Are you ready for higher interest rates – and is there anything you can do to cushion the blow?
Adam Aiken takes a look
Interest rates have been at a historical low of 0.5% for more than half a decade. There have been suggestions at various times during this period that rates are about to go back up, but these have all been false alarms – so far.
However, there are whispers once again that a rise in base rate is imminent, and that means businesses with borrowings need to be prepared.
Despite the woes that businesses have found when it comes to bank financing since the 2008 crash, many of those that have successfully borrowed money have done so at very cheap rates. According to the Institute of Chartered Accountants in England and Wales (ICAEW), there are 1.6 million businesses that have been established while interest rates have been at 0.5%, and, crucially, these businesses have no experience of operating in a world with higher rates. ICAEW has also found that nearly two thirds of businesses have not put any measures in place to deal with rising interest rates.
Although you won’t be able to prevent a rise, there are a few basic things you can do to make life easier when it eventually happens – and it will.

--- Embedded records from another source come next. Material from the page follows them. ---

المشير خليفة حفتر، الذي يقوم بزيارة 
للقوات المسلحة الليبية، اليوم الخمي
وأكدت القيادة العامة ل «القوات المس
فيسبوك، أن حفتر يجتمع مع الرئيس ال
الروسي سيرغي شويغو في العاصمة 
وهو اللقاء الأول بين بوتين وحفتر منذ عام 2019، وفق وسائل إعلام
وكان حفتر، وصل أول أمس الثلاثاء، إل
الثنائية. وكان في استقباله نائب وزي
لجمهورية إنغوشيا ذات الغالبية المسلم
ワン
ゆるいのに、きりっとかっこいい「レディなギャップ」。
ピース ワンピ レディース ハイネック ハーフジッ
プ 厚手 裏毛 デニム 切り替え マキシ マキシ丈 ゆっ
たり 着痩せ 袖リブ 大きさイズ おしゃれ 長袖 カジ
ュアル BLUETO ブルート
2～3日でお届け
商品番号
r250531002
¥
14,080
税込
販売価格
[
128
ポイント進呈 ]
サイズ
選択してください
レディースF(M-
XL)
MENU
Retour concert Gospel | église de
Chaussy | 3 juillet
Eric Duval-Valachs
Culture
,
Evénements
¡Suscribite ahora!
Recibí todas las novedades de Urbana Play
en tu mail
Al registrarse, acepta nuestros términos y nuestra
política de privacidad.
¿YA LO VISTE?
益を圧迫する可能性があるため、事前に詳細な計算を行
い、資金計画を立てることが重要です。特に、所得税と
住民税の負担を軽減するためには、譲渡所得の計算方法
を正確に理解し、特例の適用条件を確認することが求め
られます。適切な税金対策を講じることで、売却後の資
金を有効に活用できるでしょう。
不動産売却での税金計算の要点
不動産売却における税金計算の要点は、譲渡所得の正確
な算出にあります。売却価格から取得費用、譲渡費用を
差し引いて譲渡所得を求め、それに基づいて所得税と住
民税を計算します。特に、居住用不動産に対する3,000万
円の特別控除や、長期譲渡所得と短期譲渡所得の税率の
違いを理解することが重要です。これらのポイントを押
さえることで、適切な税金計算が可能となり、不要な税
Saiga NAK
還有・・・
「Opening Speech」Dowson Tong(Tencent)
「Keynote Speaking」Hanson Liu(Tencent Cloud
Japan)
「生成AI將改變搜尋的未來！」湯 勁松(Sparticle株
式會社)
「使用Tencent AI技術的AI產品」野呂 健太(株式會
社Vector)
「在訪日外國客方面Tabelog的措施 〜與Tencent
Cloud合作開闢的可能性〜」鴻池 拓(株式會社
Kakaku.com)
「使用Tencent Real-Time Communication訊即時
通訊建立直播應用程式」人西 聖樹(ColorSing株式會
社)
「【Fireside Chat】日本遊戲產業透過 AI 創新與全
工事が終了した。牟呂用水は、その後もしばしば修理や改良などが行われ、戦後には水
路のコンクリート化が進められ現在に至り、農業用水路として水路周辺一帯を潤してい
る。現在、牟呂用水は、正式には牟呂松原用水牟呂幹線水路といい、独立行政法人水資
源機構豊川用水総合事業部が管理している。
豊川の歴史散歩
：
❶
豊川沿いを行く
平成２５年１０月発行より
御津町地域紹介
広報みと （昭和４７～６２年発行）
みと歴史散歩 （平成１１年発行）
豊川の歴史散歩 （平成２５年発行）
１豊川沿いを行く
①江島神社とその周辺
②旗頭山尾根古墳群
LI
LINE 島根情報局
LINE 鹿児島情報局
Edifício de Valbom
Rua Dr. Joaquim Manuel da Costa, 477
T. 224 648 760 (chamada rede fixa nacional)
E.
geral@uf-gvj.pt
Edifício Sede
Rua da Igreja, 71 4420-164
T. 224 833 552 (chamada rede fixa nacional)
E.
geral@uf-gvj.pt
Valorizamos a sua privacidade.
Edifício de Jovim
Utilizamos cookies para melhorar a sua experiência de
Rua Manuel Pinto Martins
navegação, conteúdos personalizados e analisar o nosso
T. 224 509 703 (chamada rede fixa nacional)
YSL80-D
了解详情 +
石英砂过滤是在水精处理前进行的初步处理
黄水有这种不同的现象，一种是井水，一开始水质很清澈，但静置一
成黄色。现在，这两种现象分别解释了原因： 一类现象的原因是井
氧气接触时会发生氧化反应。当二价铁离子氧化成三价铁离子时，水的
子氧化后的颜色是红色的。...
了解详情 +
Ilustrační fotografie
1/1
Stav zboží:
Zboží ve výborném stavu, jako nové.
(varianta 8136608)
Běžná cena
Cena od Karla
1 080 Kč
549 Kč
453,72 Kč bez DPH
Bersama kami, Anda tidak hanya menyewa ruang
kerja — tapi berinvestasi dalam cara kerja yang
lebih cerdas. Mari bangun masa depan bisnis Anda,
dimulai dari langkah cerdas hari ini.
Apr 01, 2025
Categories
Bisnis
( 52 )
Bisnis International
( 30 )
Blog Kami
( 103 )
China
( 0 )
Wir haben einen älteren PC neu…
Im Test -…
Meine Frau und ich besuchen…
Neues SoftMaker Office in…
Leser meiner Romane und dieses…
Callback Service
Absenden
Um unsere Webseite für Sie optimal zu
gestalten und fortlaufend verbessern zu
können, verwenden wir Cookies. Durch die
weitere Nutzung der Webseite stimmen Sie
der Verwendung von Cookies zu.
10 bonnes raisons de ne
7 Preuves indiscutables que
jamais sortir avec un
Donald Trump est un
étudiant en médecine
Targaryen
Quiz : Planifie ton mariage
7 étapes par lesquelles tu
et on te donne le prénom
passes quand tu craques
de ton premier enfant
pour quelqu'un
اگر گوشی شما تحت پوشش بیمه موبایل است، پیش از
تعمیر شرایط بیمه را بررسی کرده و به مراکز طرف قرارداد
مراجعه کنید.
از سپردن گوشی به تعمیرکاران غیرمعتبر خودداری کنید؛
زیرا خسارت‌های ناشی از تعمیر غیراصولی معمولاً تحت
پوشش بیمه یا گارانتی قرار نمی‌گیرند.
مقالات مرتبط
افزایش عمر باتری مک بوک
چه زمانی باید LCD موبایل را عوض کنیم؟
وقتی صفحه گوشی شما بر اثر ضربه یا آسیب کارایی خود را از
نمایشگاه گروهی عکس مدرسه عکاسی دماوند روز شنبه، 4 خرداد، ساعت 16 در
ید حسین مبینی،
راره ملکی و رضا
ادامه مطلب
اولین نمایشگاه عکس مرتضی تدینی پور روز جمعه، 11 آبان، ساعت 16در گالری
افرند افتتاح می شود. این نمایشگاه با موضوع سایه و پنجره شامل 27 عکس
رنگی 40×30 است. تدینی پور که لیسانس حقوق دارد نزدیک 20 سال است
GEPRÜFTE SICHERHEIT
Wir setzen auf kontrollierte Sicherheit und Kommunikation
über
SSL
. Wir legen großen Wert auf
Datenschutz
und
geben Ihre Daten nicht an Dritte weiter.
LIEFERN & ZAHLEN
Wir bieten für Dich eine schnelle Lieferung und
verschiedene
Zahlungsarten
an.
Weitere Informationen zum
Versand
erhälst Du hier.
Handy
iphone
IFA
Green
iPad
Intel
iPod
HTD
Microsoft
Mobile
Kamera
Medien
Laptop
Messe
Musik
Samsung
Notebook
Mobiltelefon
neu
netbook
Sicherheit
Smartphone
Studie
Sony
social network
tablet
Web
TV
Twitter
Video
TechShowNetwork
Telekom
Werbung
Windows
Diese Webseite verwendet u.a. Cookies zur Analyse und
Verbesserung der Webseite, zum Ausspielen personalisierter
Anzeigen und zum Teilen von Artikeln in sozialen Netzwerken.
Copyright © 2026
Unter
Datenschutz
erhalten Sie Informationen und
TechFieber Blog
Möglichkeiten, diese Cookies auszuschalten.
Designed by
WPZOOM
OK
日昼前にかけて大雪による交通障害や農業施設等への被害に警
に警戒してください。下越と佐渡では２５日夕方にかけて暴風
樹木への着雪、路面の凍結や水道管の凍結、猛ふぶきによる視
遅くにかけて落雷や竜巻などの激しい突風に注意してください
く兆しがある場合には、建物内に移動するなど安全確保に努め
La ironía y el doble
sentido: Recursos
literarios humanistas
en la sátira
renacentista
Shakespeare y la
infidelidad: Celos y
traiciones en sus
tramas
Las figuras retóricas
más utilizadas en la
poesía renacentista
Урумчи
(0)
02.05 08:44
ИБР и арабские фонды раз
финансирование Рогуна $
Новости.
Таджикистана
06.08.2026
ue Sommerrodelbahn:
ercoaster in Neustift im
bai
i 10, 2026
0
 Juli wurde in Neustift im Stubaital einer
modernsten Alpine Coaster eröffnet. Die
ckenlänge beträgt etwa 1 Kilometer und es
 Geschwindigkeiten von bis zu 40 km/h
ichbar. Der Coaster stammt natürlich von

As with a domestic mortgage, consider shopping around for a new deal on your borrowings. You might be able to find a fixed rate deal that will charge you a little bit more than your current rate, but which will cushion you from the effects of any baserate rises.
What if you don’t rely heavily on borrowings? This doesn’t necessarily mean you are out of the woods. A rise in rates will affect everyone, not just you. Research by Company Watch suggests that one in five businesses uses more than 90% of its operating profits to meet interest commitments.
So even if you’re prepared for a base rate rise, you might have customers and suppliers who aren’t. Keep an eye on them and look out for signs that they’re struggling.
Meanwhile, consumer spending could also take a hit if the base rate goes up. Personal and consumer debt is more than £1.4 trillion and many people will struggle when the cost of their borrowing rises. As a result, there are likely to be few, if any, businesses that will not be impacted at all when the Bank of England eventually makes its move.
However, if you have been thinking about making further investments, now might be the time to act. Lenders themselves will be preparing for a rise, so you are unlikely to find finance deals as cheap as they once were, but looking to secure your funds now is likely to prove cheaper than waiting another year if the expectations are correct.